## Work task
What lines of the data below hold the string "PAIR"? Copy each one.

## Collection entries
——————

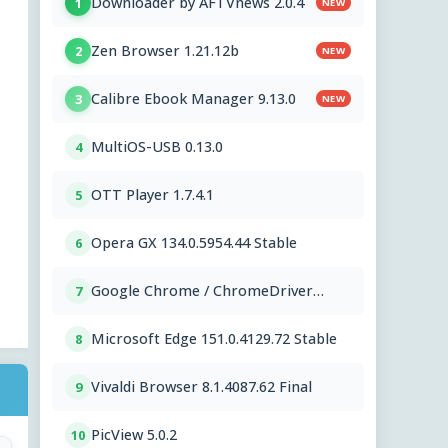
Downloader by AFTVnews 2.0.4
1
NEW
Zen Browser 1.21.12b
2
NEW
Calibre Ebook Manager 9.13.0
3
NEW
MultiOS-USB 0.13.0
4
OTT Player 1.7.4.1
5
Opera GX 134.0.5954.44 Stable
6
Google Chrome / ChromeDriver
7
151.0.7922.109
Microsoft Edge 151.0.4129.72 Stable
8
Vivaldi Browser 8.1.4087.62 Final
9
PicView 5.0.2
10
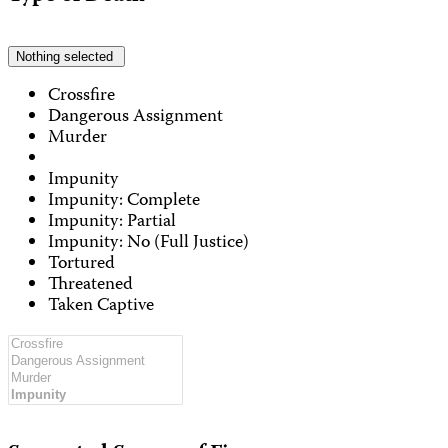
Nothing selected
Crossfire
Dangerous Assignment
Murder
Impunity
Impunity: Complete
Impunity: Partial
Impunity: No (Full Justice)
Tortured
Threatened
Taken Captive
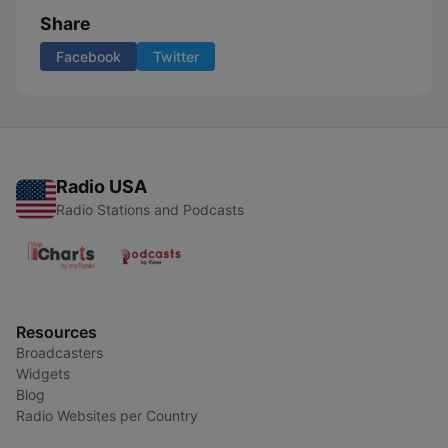
Share
Facebook
Twitter
Radio USA
Radio Stations and Podcasts
Resources
Broadcasters
Widgets
Blog
Radio Websites per Country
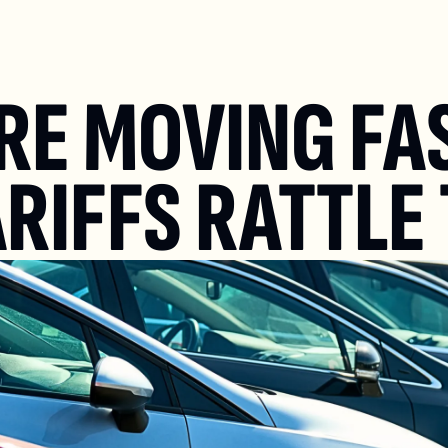
RE MOVING FAS
ARIFFS RATTLE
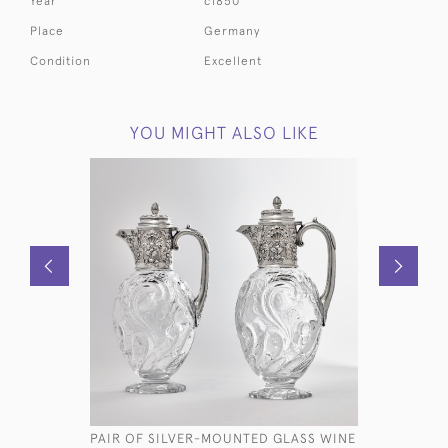
Year
c1850
Place
Germany
Condition
Excellent
YOU MIGHT ALSO LIKE
PAIR OF SILVER-MOUNTED GLASS WINE
PAIR OF S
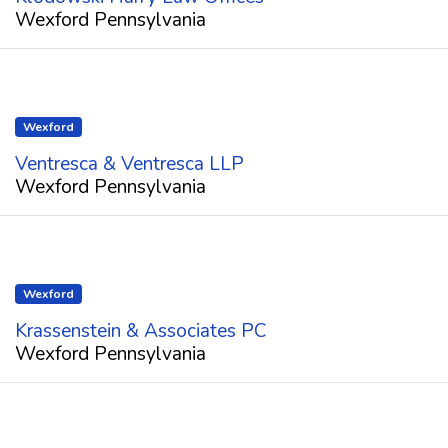
Wexford Pennsylvania
Wexford
Ventresca & Ventresca LLP
Wexford Pennsylvania
Wexford
Krassenstein & Associates PC
Wexford Pennsylvania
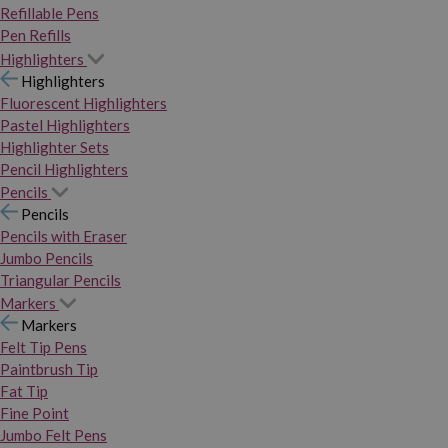
Refillable Pens
Pen Refills
Highlighters
Highlighters
Fluorescent Highlighters
Pastel Highlighters
Highlighter Sets
Pencil Highlighters
Pencils
Pencils
Pencils with Eraser
Jumbo Pencils
Triangular Pencils
Markers
Markers
Felt Tip Pens
Paintbrush Tip
Fat Tip
Fine Point
Jumbo Felt Pens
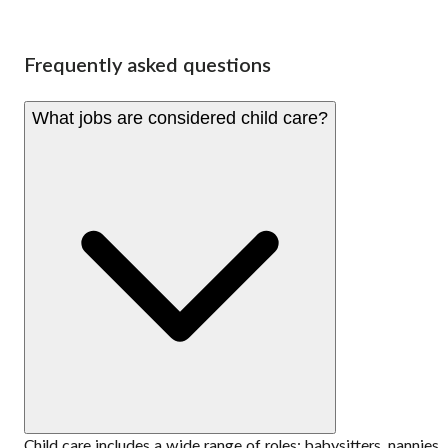
Frequently asked questions
What jobs are considered child care?
Child care includes a wide range of roles: babysitters, nannies,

——————

## Result
PAIR OF SILVER-MOUNTED GLASS WINE
PAIR OF S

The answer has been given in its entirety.